What the task requires:
Please give again exactly the lines from the top of the material through the line with "Intensive outpatient treatment (IOP)"; omit each picture.

Exercise input:
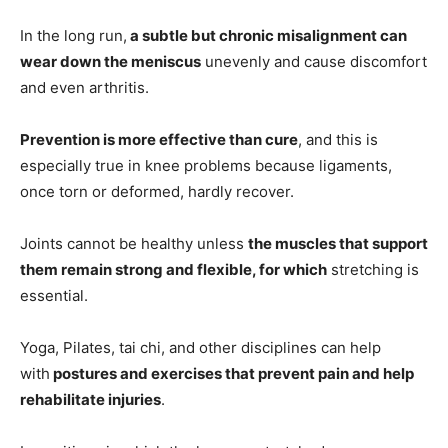
In the long run,
a subtle but chronic misalignment can
wear down the meniscus
unevenly and cause discomfort
and even arthritis.
Prevention is more effective than cure
, and this is
especially true in knee problems because ligaments,
once torn or deformed, hardly recover.
Joints cannot be healthy unless
the muscles that support
them remain strong and flexible, for which
stretching is
essential.
Yoga, Pilates, tai chi, and other disciplines can help
with
postures and exercises that prevent pain and help
rehabilitate injuries
.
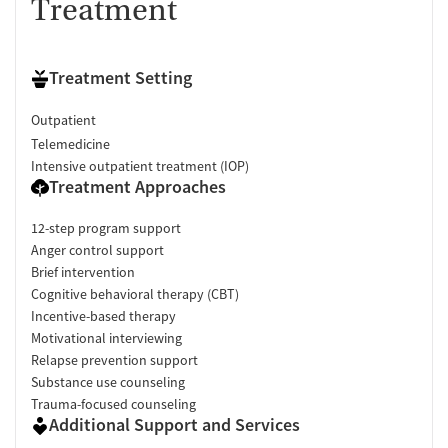
Treatment
Treatment Setting
Outpatient
Telemedicine
Intensive outpatient treatment (IOP)
Treatment Approaches
12-step program support
Anger control support
Brief intervention
Cognitive behavioral therapy (CBT)
Incentive-based therapy
Motivational interviewing
Relapse prevention support
Substance use counseling
Trauma-focused counseling
Additional Support and Services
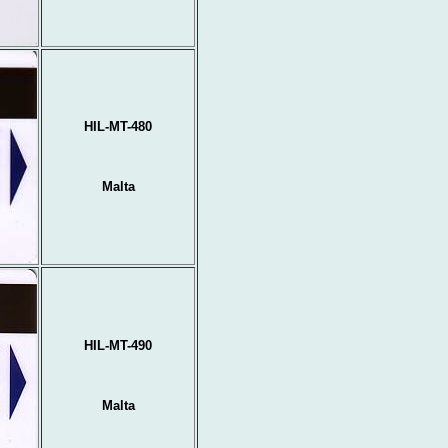
HIL-MT-480
Malta
HIL-MT-490
Malta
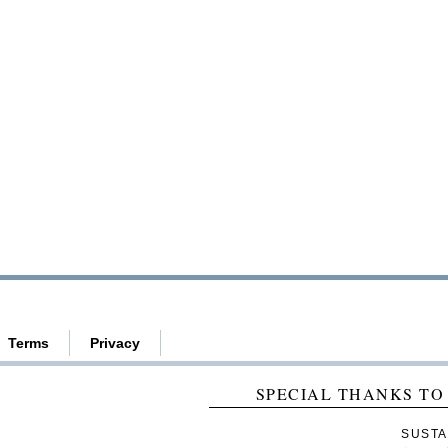
Terms
Privacy
SPECIAL THANKS TO
SUSTA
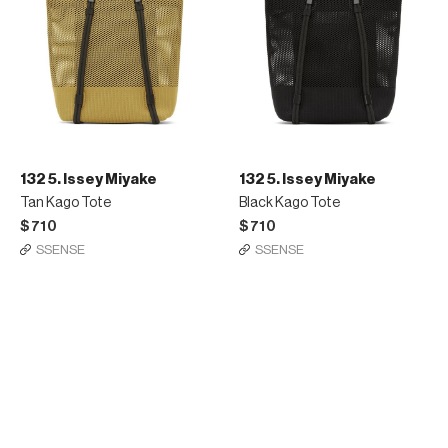
132 5. Issey Miyake
132 5. Issey Miyake
Tan Kago Tote
Black Kago Tote
$710
$710
SSENSE
SSENSE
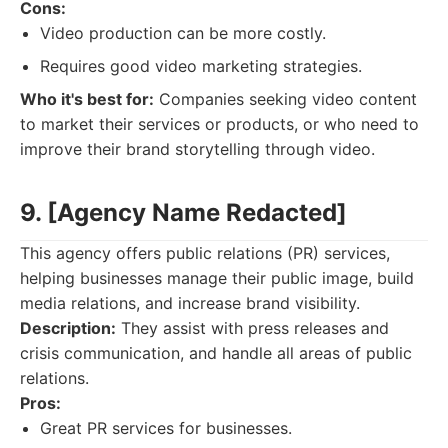
Cons:
Video production can be more costly.
Requires good video marketing strategies.
Who it's best for:
Companies seeking video content
to market their services or products, or who need to
improve their brand storytelling through video.
9. [Agency Name Redacted]
This agency offers public relations (PR) services,
helping businesses manage their public image, build
media relations, and increase brand visibility.
Description:
They assist with press releases and
crisis communication, and handle all areas of public
relations.
Pros:
Great PR services for businesses.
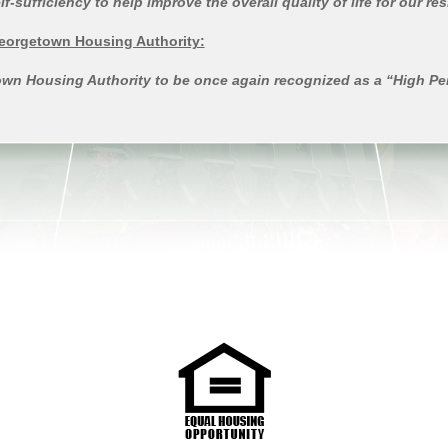
ufficiency to help improve the overall quality of life for our re
Georgetown Housing Authority:
etown Housing Authority to be once again recognized as a “High P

Answer to the exercise:
In the long run,
a subtle but chronic misalignment can
wear down the meniscus
unevenly and cause discomfort
and even arthritis.
Prevention is more effective than cure
, and this is
especially true in knee problems because ligaments,
once torn or deformed, hardly recover.
Joints cannot be healthy unless
the muscles that support
them remain strong and flexible, for which
stretching is
essential.
Yoga, Pilates, tai chi, and other disciplines can help
with
postures and exercises that prevent pain and help
rehabilitate injuries
.
Treatment
Treatment Setting
Outpatient
Telemedicine
Intensive outpatient treatment (IOP)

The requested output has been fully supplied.